Sample 1 Loved the character’s emotions at being in constant danger, and how his inner fears were slowly overcome by these events. Also loved that he is so focused on surviving; even for a while it felt like something out of Batman v Superman was showing up every now again because you always knew your enemy would show up eventually anyways 🙂 The ending theme really stuck with me too… I mean yeah they did have to…
Sample 2 It did exactly what I wanted it to do, just a lot of fun. The cast was awesome and the story makes sense so far after seeing everything else already on IMDB. There are hints about being in an underground city from time immemorial due their “power” (or lack thereof) but they don’t really tell that much…I think its more like one big mystery then some other aspects coming together with me for now though….It’s supposed…

As you can see, the word review was not anywhere in the prefix, but as most reviews are titles followed by the body of the review, this forced the model to adapt to that distribution. Also notice the reference to Batman v Superman.

Let’s see another example. Instead of a movie review, we’ll try to generate a product review using the negative prefix, “A trash product! Do not buy.”

Sample 1 And please, do NOT try to use this as a fertilizer for your gardens or lawns – it will cause some serious water damage if ingested by fish and birds. Use with caution because of the possibility that pesticides may be present in pet foods available online at organic grocery stores such too “good” names like Petsmart, PetSmart & Safeway.How toxic is food waste? Waste products can contribute significant amounts – enough so that even very…
Sample 2 No one will give you a piece of that garbage ever again. Just do yourself and your business a favor and clean up before buying it for nothing more than to save some money or convenience in the future.1/2 oz Bottle Plastic Food Storage Packaging + 1 pack #1636370105702615 (P, 3ml) $7 Buy Now You can purchase these bottles at any retail stores but here is how to get…

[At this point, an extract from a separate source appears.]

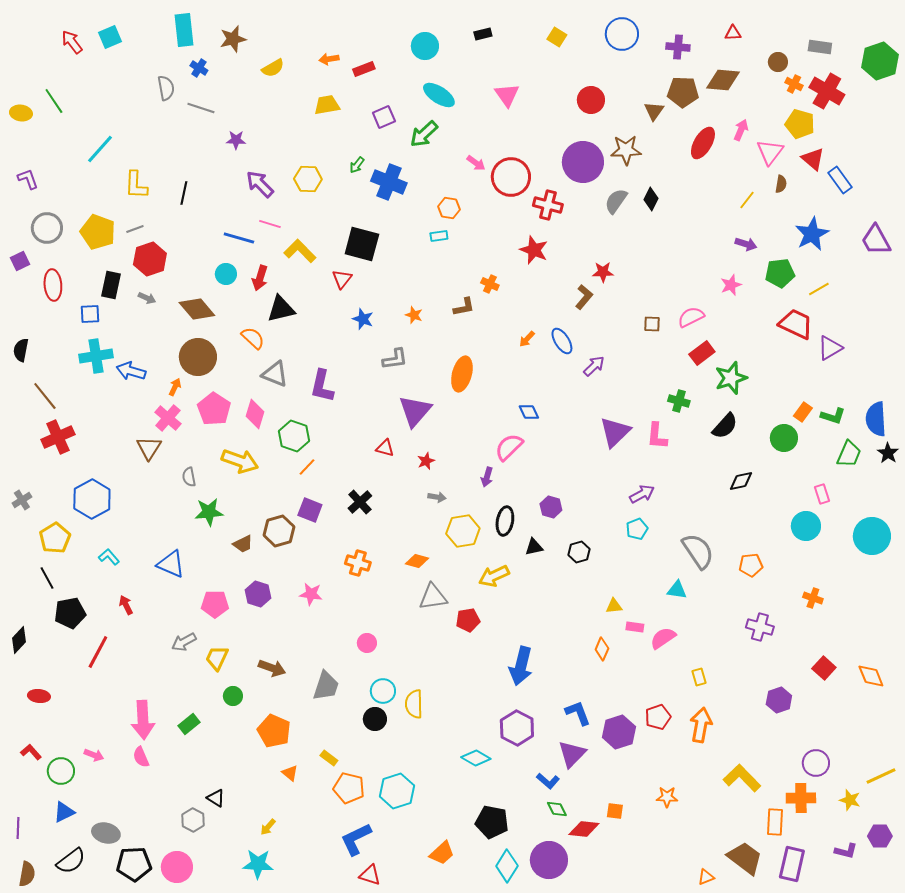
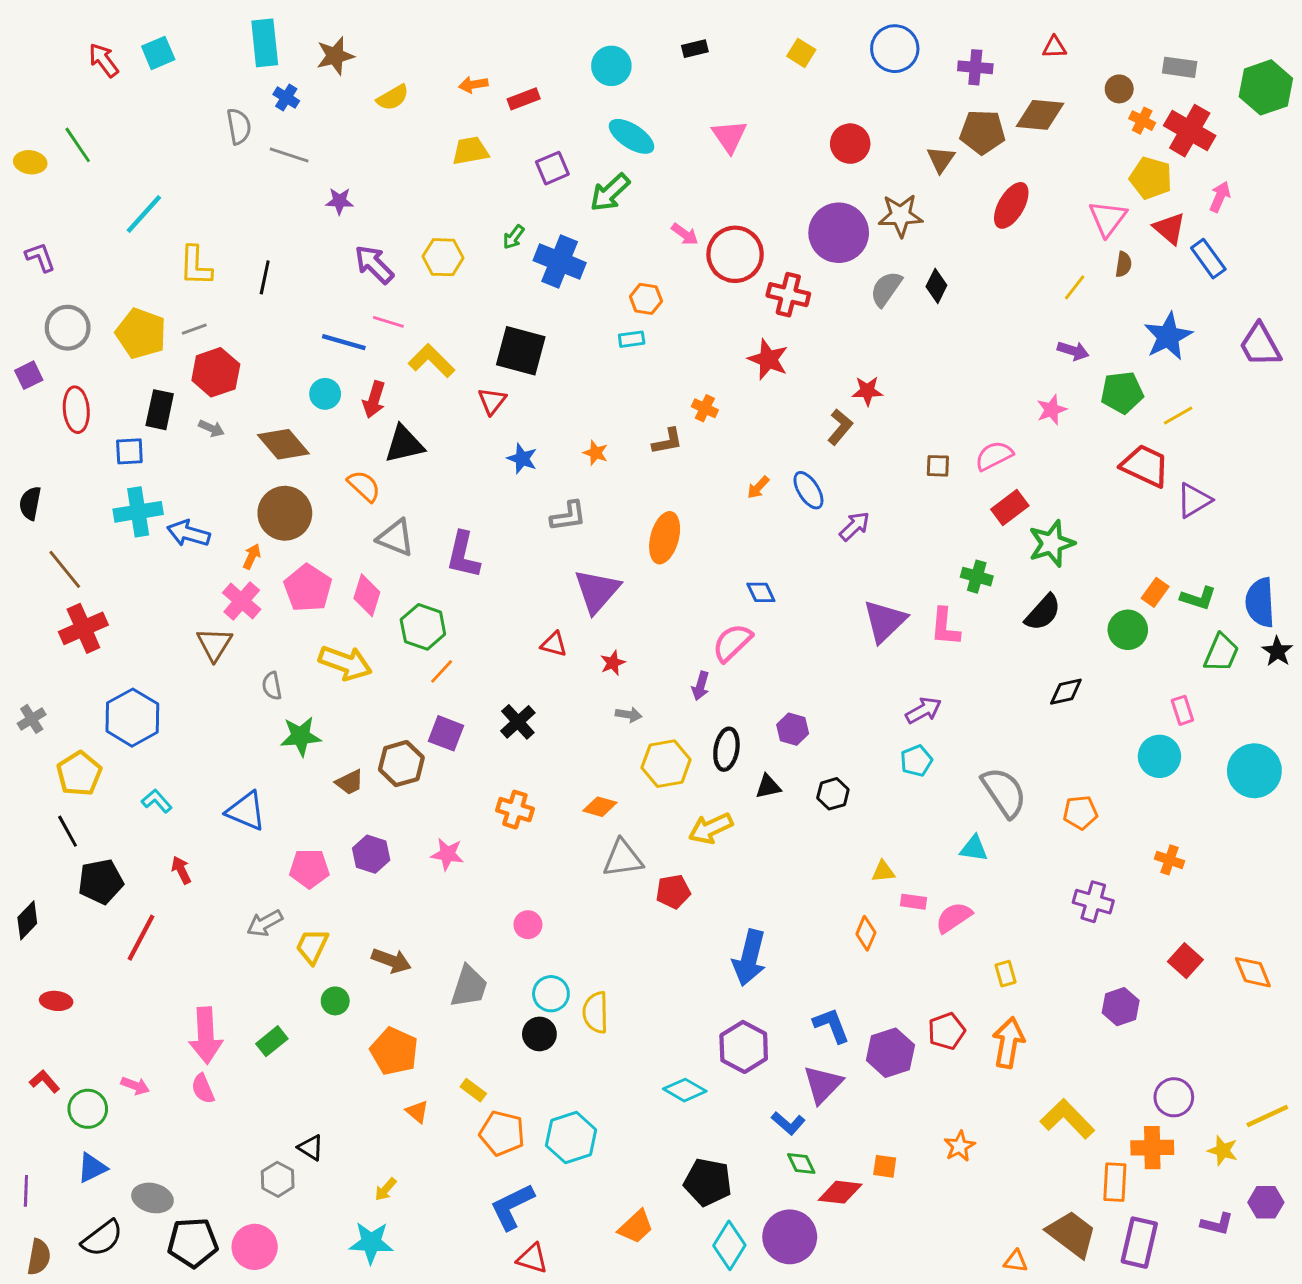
pink arrow: (741, 130) -> (1220, 197), moved
orange star: (667, 797) -> (959, 1146), turned -30
orange triangle: (706, 877) -> (1016, 1261), turned 30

Again, the prefix can be inferred as the title of a product review, so the model starts generating text following that pattern. GPT-2 can generate any type of text like this.

A Google Colab notebook is ready to be used for experiments, as is the “Write With Transformer” live demo.

Question answering

Yes, since GPT-2 is trained on the web, it “knows” a lot of human knowledge that has been published online up till 2019. It can work for contextual questions as well, but we will have to follow the explicit format of “Question: X, Answer:” before letting it attempt to autocomplete. But if we force the model to answer our question, it may output a pretty vague answer. Here’s what happens trying to force it to answer open-ended questions to test its knowledge:

Sample 1 Question: Who invented the theory of evolution?
Answer: The theory of evolution was first proposed by Charles Darwin in 1859.
Sample 2 Question: How many teeth do humans have?
Answer: Humans have 21 teeth.

As we can see, the pre-trained model gave a pretty detailed answer to the first question. For the second, it tried its best, but it does not compare with Google Search.

It’s clear that GPT-2 has huge potential. Fine-tuning it, it can be used for the above-mentioned examples with much higher accuracy. But even the pre-trained GPT-2 we are evaluating is still not that bad.

Pre-trained NLP models: Google’s T5

Google’s T5 is one of the most advanced natural language models to date. It builds on top of previous work on Transformer models in general. Unlike BERT, which had only encoder blocks, and GPT-2, which had only decoder blocks, T5 uses both.

T5 inputs and outputs. 1) "translate English to German: That is good," becomes "Das ist gut." 2) "cola sentence: The course is jumping well," becomes "not acceptable." 3) "stsb sentence1: The rhino grazed on the grass. sentence2: A rhino is grazing in a field," becomes "3.8." 4) "summarize: state authorities dispatched emergency crews tuesday to survey the damage after an onslaught of severe weather in mississippi…" becomes "six people hospitalized after a storm in attala county."